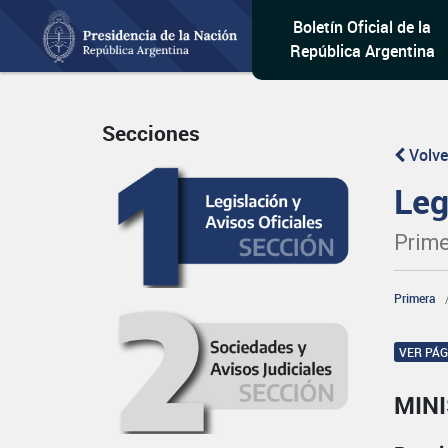
Boletín Oficial de la
República Argentina
Secciones
Volve
Leg
Prime
Primera
VER PÁ
MINI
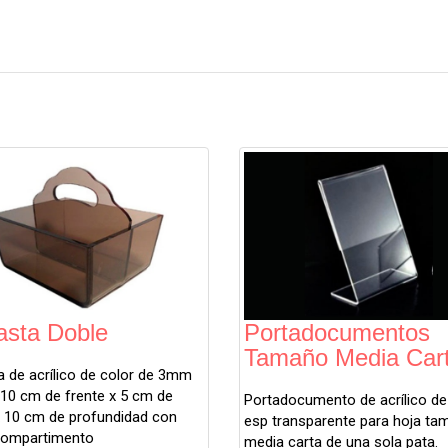
sta Doble
Portadocumentos
Tamaño Media Cart
 de acrílico de color de 3mm
10 cm de frente x 5 cm de
Portadocumento de acrílico 
x 10 cm de profundidad con
esp transparente para hoja ta
compartimento
media carta de una sola pata.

+===+

[Prompt]
The whole listing above is to be printed again exactly; pictures stay out of it.

[Response to this exercise]
Boletín Oficial de la
República Argentina
Secciones
Volve
Leg
Prime
Primera
VER PÁ
MINI
sta Doble
Portadocumentos
Tamaño Media Cart
 de acrílico de color de 3mm
10 cm de frente x 5 cm de
Portadocumento de acrílico 
x 10 cm de profundidad con
esp transparente para hoja ta
compartimento
media carta de una sola pata.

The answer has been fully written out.